Si è la prima volta che affrontiamo una Residenza Artistica per LIFE. Quella di Artefici la definirei la Residenza perfetta. Perfetta sotto tutti i punti di vista. Per lo spazio concesso, per il tempo a disposizione, per la cura di ogni dettaglio, per la vicinanza della struttura in ogni momento, per il rigore logistico, per la professionalità che ci è stata messa a disposizione.

2) Com’è nata l’idea di questo spettacolo? Quali sono le motivazioni profonde e il processo che l’hanno generato?

E’ nata da un impulso personale, innanzitutto. Dalla voglia di affrontare diversi temi che si andavano ad inserire, come materia attratta da un buco nero, in un unico grande tema bifronte. Da una parte la Costrizione dell’essere umano in uno spazio limitato e limitante, e dall’altra Il Fondamentalismo di un ideale. Queste due rette hanno percorso un tragitto in solitudine e alla fine si sono congiunte diventando una cosa sola. Che poi è quello che accade fisicamente ai due personaggi sulla scena, che pur distanti per spazio e per tempo, alla fine, seppur in modalità completamente diverse, “condividono” lo stesso destino.

3) Sulla scena siete in due, eppure ciascuno è solo. Due monologhi che si intrecciano nella solitudine dei due personaggi: Roberto Peci e Ulrike Meinhof. Perché proprio loro?
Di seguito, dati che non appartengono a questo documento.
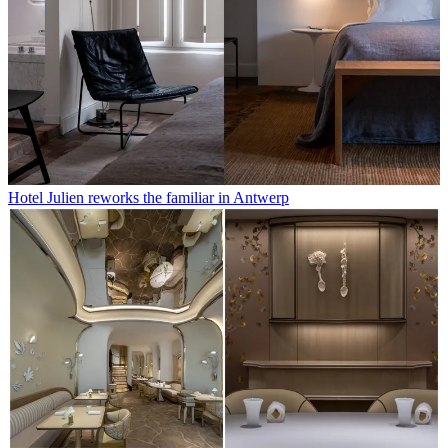
Hotel Julien reworks the familiar in Antwerp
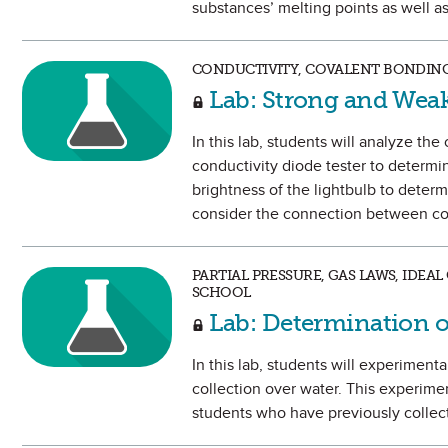
substances’ melting points as well as 
CONDUCTIVITY, COVALENT BONDING
Lab: Strong and Weak
In this lab, students will analyze th
conductivity diode tester to determine
brightness of the lightbulb to determ
consider the connection between con
PARTIAL PRESSURE, GAS LAWS, IDEA
SCHOOL
Lab: Determination o
In this lab, students will experiment
collection over water. This experime
students who have previously collect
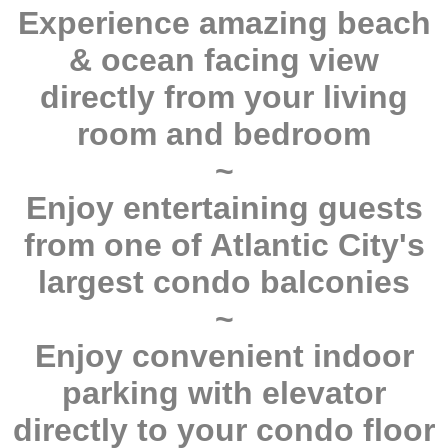
Experience amazing beach
& ocean facing view
directly from your living
room and bedroom
~
Enjoy entertaining guests
from one of Atlantic City's
largest condo balconies
~
Enjoy convenient indoor
parking with elevator
directly to your condo floor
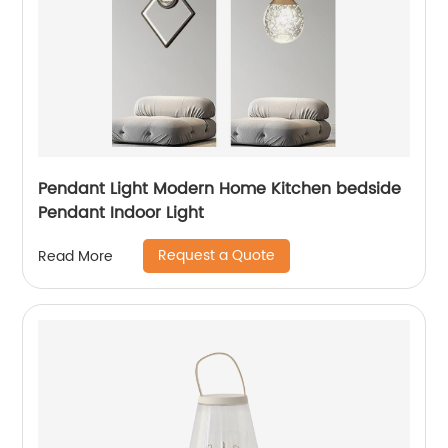
Pendant Light Modern Home Kitchen bedside
Pendant Indoor Light
Request a Quote
Read More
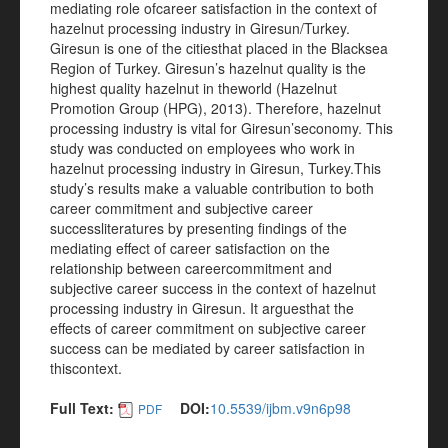
mediating role ofcareer satisfaction in the context of
hazelnut processing industry in Giresun/Turkey.
Giresun is one of the citiesthat placed in the Blacksea
Region of Turkey. Giresun’s hazelnut quality is the
highest quality hazelnut in theworld (Hazelnut
Promotion Group (HPG), 2013). Therefore, hazelnut
processing industry is vital for Giresun’seconomy. This
study was conducted on employees who work in
hazelnut processing industry in Giresun, Turkey.This
study’s results make a valuable contribution to both
career commitment and subjective career
successliteratures by presenting findings of the
mediating effect of career satisfaction on the
relationship between careercommitment and
subjective career success in the context of hazelnut
processing industry in Giresun. It arguesthat the
effects of career commitment on subjective career
success can be mediated by career satisfaction in
thiscontext.
Full Text:
DOI:
10.5539/ijbm.v9n6p98
PDF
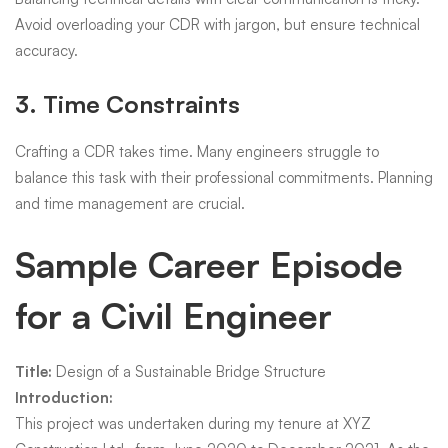
Avoid overloading your CDR with jargon, but ensure technical
accuracy.
3. Time Constraints
Crafting a CDR takes time. Many engineers struggle to
balance this task with their professional commitments. Planning
and time management are crucial.
Sample Career Episode
for a Civil Engineer
Title:
Design of a Sustainable Bridge Structure
Introduction:
This project was undertaken during my tenure at XYZ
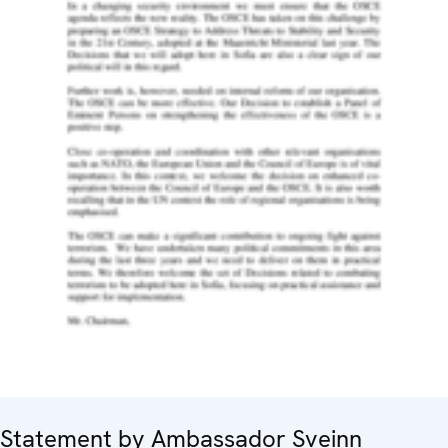
Statement by Ambassador Sveinn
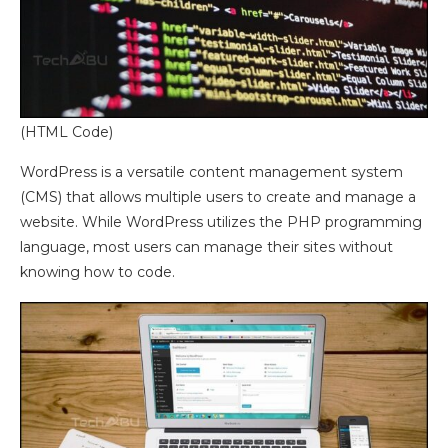
(HTML Code)
WordPress is a versatile content management system
(CMS) that allows multiple users to create and manage a
website. While WordPress utilizes the PHP programming
language, most users can manage their sites without
knowing how to code.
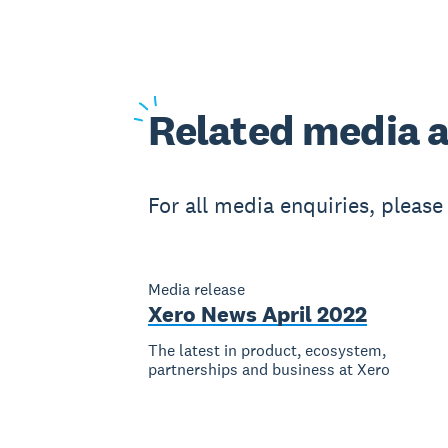
Related
media a
For all media enquiries, pleas
Media release
Xero News April 2022
The latest in product, ecosystem,
partnerships and business at Xero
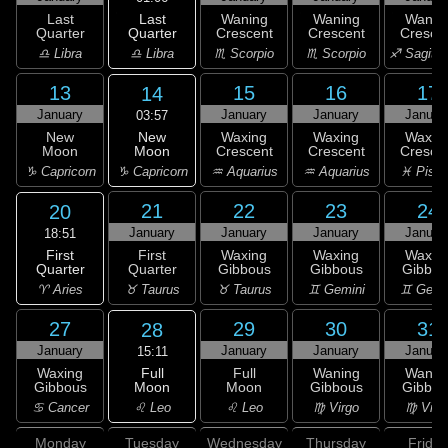
Last
Last
Waning
Waning
Wanin
Quarter
Quarter
Crescent
Crescent
Cresce
♎ Libra
♎ Libra
♏ Scorpio
♏ Scorpio
♐ Sagitta
13
15
16
17
14
January
January
January
Januar
03:57
New
New
Waxing
Waxing
Waxin
Moon
Moon
Crescent
Crescent
Cresce
♑ Capricorn
♑ Capricorn
♒ Aquarius
♒ Aquarius
♓ Pisc
21
22
23
24
20
January
January
January
Januar
18:51
First
First
Waxing
Waxing
Waxin
Quarter
Quarter
Gibbous
Gibbous
Gibbou
♈ Aries
♉ Taurus
♉ Taurus
♊ Gemini
♊ Gemi
27
29
30
31
28
January
January
January
Januar
15:11
Full
Waxing
Full
Waning
Wanin
Moon
Gibbous
Moon
Gibbous
Gibbou
♌ Leo
♋ Cancer
♌ Leo
♍ Virgo
♍ Virg
Monday
Tuesday
Wednesday
Thursday
Friday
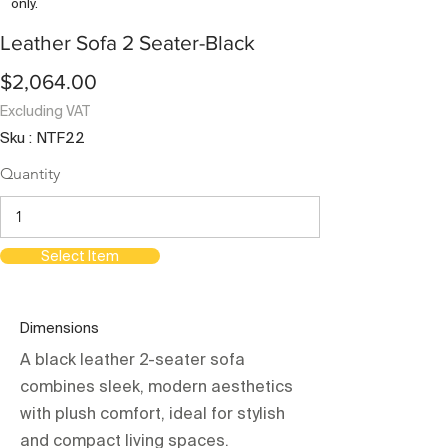
only.
Leather Sofa 2 Seater-Black
$2,064.00
Excluding VAT
Sku : NTF22
Quantity
Select Item
Dimensions
A black leather 2-seater sofa
combines sleek, modern aesthetics
with plush comfort, ideal for stylish
and compact living spaces.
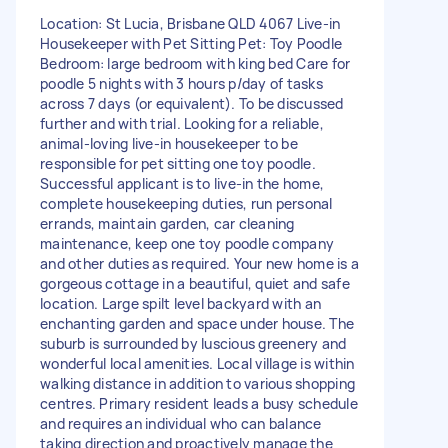
Location: St Lucia, Brisbane QLD 4067 Live-in
Housekeeper with Pet Sitting Pet: Toy Poodle
Bedroom: large bedroom with king bed Care for
poodle 5 nights with 3 hours p/day of tasks
across 7 days (or equivalent). To be discussed
further and with trial. Looking for a reliable,
animal-loving live-in housekeeper to be
responsible for pet sitting one toy poodle.
Successful applicant is to live-in the home,
complete housekeeping duties, run personal
errands, maintain garden, car cleaning
maintenance, keep one toy poodle company
and other duties as required. Your new home is a
gorgeous cottage in a beautiful, quiet and safe
location. Large spilt level backyard with an
enchanting garden and space under house. The
suburb is surrounded by luscious greenery and
wonderful local amenities. Local village is within
walking distance in addition to various shopping
centres. Primary resident leads a busy schedule
and requires an individual who can balance
taking direction and proactively manage the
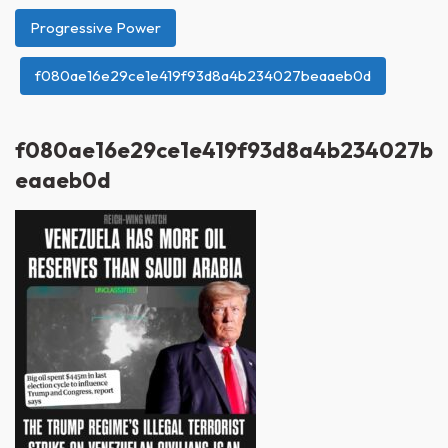
Progressive Power
f080ae16e29ce1e419f93d8a4b234027beaaeb0d
f080ae16e29ce1e419f93d8a4b234027b
eaaeb0d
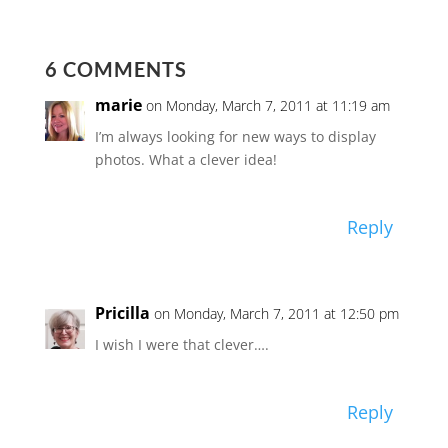
6 COMMENTS
marie
on Monday, March 7, 2011 at 11:19 am
I’m always looking for new ways to display
photos. What a clever idea!
Reply
Pricilla
on Monday, March 7, 2011 at 12:50 pm
I wish I were that clever….
Reply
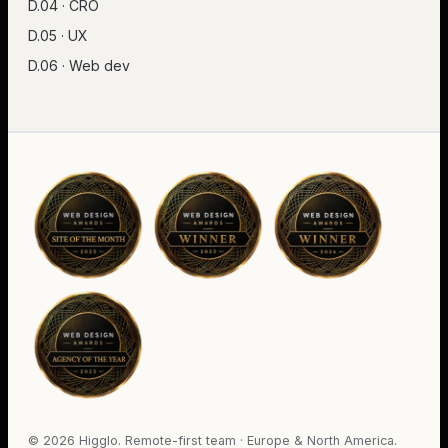
D.04 · CRO
D.05 · UX
D.06 · Web dev
©
2026
Higglo. Remote-first team · Europe & North America.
Perché sono due esseri umani che hanno colpito in maniera molto profonda il mio immaginario fin da ragazzo. Perché sono due tragedie umane. Perché rappresentano un momento storico drammatico, disperato e vitale nello stesso tempo, della società occidentale. Perché la Meinhof è vittima di se stessa e delle proprie scelte, perché Peci è vittima delle scelte altrui e forse della propria ingenuità, ed entrambi, in maniera diversa, del fanatismo di un’idea. Perché tutti e due hanno avuto il tempo, chiusi in uno spazio da cui non potevano uscire, di fare i conti con se stessi. E fare i conti con se stessi, come tutti sappiamo, è tra le cose più difficili e violente per la vita di ogni essere umano.

4) Le due storie che avete portato in scena sono molto forti e le questioni che queste due vite aprono allo spettatore sono molteplici. Potete parlarcene un pò?

Ulrike Mainhof è una giovane donna borghese nella Germania Federale degli anni 60/70. E’ una giornalista molto apprezzata. Ha un marito. Due figlie piccole. Affianca da subito le proteste studentesche, per il Vietnam, per il riarmo della Germania. Le studia, ne scrive, ne parla in tv. Col tempo questa affinità diventa la sua ossessione al punto che abbandonerà marito e figlie per entrare in clandestinità e diventare una guerrigliera in opposizione allo stato tedesco. Viene trovata impiccata alla finestra di una cella a quarantadue anni dopo un lungo periodo di detenzione in un carcere speciale.

Roberto Peci è il fratello di Patrizio Peci, primo pentito delle Brigate Rosse. Viene sequestrato e tenuto prigioniero in un covo delle BR nella città di Roma. E dopo un processo popolare durato 54 giorni, e ripreso da una videocamera, viene condannato a morte per tradimento. Il suo corpo viene ritrovato abbandonato nella campagna romana. In quel momento ha 25 anni.

5) Avete fatto delle scoperte inattese attraverso questa residenza?

Posso dire che abbiamo scoperto molto grazie all’opportunità di questa residenza. Abbiamo scoperto la direzione in cui andare. Abbiamo scoperto, forse, quella in cui non andare. Siamo andati avanti, siamo tornati indietro. Ma la scoperta più sorprendente è stata quella di venire a conoscenza di una struttura che per davvero si prende la cura di un progetto che sceglie. Lo affianca, lo sostiene e lo stimola. Ed è moltissimo.